**Problem statement:** The required copy runs from the first line of the material through the line containing "значение коэффициента.", exactly as written and without pictures.
--- Input data ---
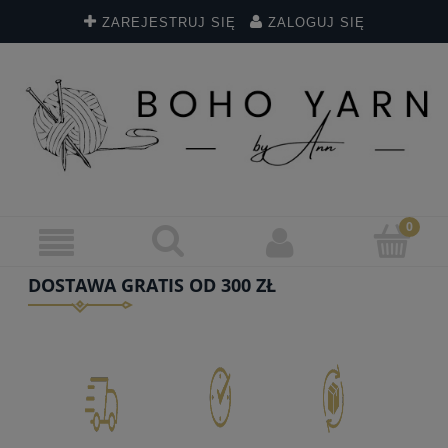
ZAREJESTRUJ SIĘ
ZALOGUJ SIĘ
DOSTAWA GRATIS OD 300 ZŁ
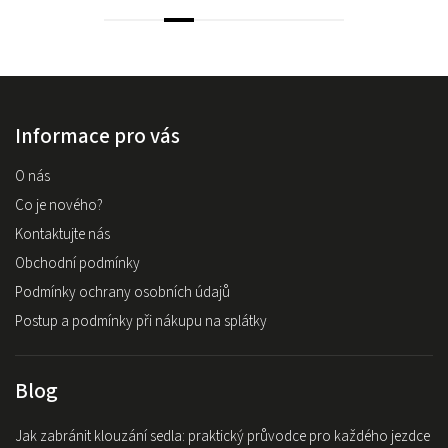
Informace pro vás
O nás
Co je nového?
Kontaktujte nás
Obchodní podmínky
Podmínky ochrany osobních údajů
Postup a podmínky při nákupu na splátky
Blog
Jak zabránit klouzání sedla: praktický průvodce pro každého jezdce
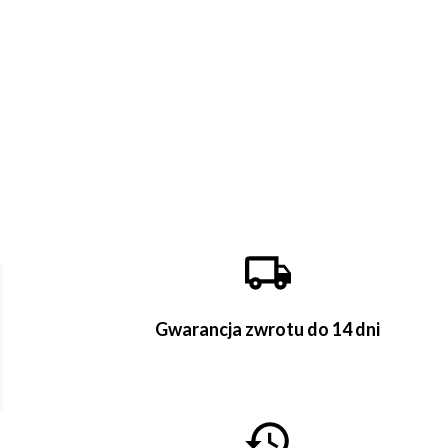
Gwarancja zwrotu do 14 dni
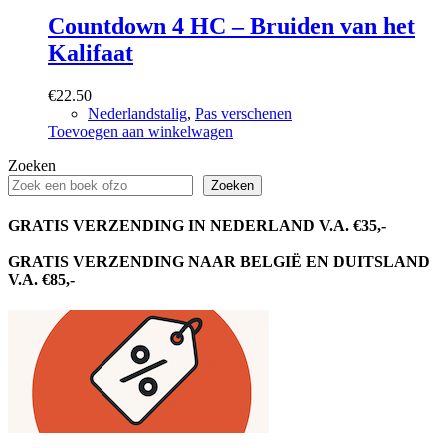
Countdown 4 HC – Bruiden van het
Kalifaat
€
22.50
Nederlandstalig
,
Pas verschenen
Toevoegen aan winkelwagen
Zoeken
Zoeken
GRATIS VERZENDING IN NEDERLAND V.A. €35,-
GRATIS VERZENDING NAAR BELGIË EN DUITSLAND
V.A. €85,-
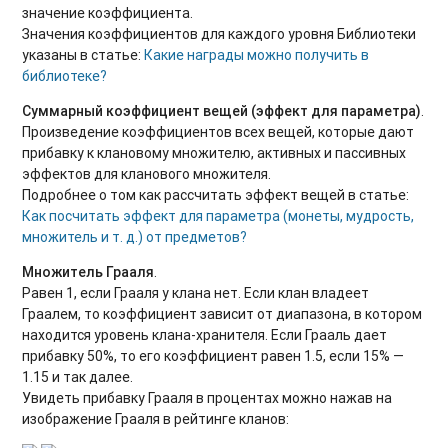
значение коэффициента.
Значения коэффициентов для каждого уровня Библиотеки
указаны в статье:
Какие награды можно получить в
библиотеке?
Суммарный коэффициент вещей (эффект для параметра)
.
Произведение коэффициентов всех вещей, которые дают
прибавку к клановому множителю, активных и пассивных
эффектов для кланового множителя.
Подробнее о том как рассчитать эффект вещей в статье:
Как посчитать эффект для параметра (монеты, мудрость,
множитель и т. д.) от предметов?
Множитель Грааля
.
Равен 1, если Грааля у клана нет. Если клан владеет
Граалем, то коэффициент зависит от диапазона, в котором
находится уровень клана-хранителя. Если Грааль дает
прибавку 50%, то его коэффициент равен 1.5, если 15% —
1.15 и так далее.
Увидеть прибавку Грааля в процентах можно нажав на
изображение Грааля в рейтинге кланов:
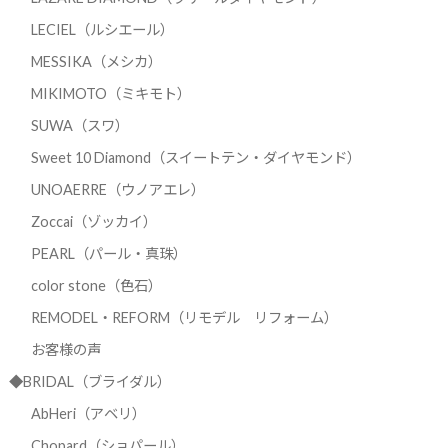
LECIEL（ルシエール）
MESSIKA（メシカ）
MIKIMOTO（ミキモト）
SUWA（スワ）
Sweet 10 Diamond（スイートテン・ダイヤモンド）
UNOAERRE（ウノアエレ）
Zoccai（ゾッカイ）
PEARL（パール・真珠）
color stone（色石）
REMODEL・REFORM（リモデル リフォーム）
お客様の声
◆BRIDAL（ブライダル）
AbHeri（アベリ）
Chopard（ショパール）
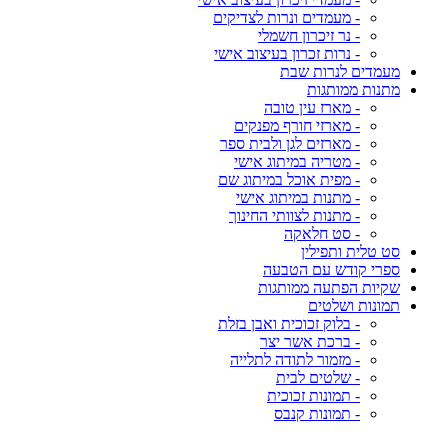
- מעמדים ונרות לצדיקים
- נר זיכרון חשמלי
- נרות זכרון בעיצוב אישי
מעמדים לנרות שבת
מתנות ממותגות
- מארז עין טובה
- מארזי חורף מפנקים
- מארזים לגן ולבית ספר
- מטריה במיתוג אישי
- מפית אוכל במיתוג שם
- מתנות במיתוג אישי
- מתנות לצוותי החינוך
- סט חלאקה
סט טלית ותפילין
ספרי קודש עם הטבעה
שקיות הפתעה ממותגות
תמונות ושלטים
- בלוק זכוכית ואבן בזלת
- ברכת אשר יצר
- מזמור לתודה לתלייה
- שלטים לבית
- תמונות זכוכית
- תמונות קנבס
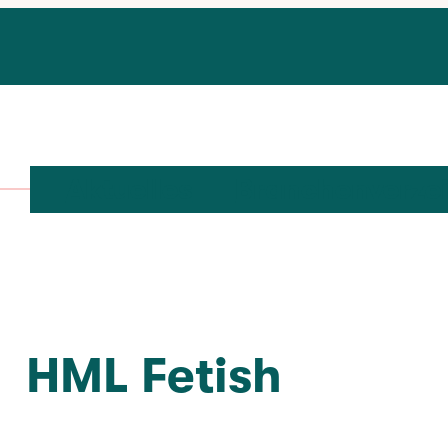
Aktuelles
Branchenverze
HML Fetish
---
**Result below:**
ZAREJESTRUJ SIĘ
ZALOGUJ SIĘ
DOSTAWA GRATIS OD 300 ZŁ
Informace pro vás
O nás
Co je nového?
Kontaktujte nás
Obchodní podmínky
Podmínky ochrany osobních údajů
Postup a podmínky při nákupu na splátky
Blog
Jak zabránit klouzání sedla: praktický průvodce pro každého jezdce
Gwarancja zwrotu do 14 dni
Countdown 4 HC – Bruiden van het
Kalifaat
€
22.50
Nederlandstalig
,
Pas verschenen
Toevoegen aan winkelwagen
Zoeken
Zoeken
GRATIS VERZENDING IN NEDERLAND V.A. €35,-
GRATIS VERZENDING NAAR BELGIË EN DUITSLAND
V.A. €85,-
значение коэффициента.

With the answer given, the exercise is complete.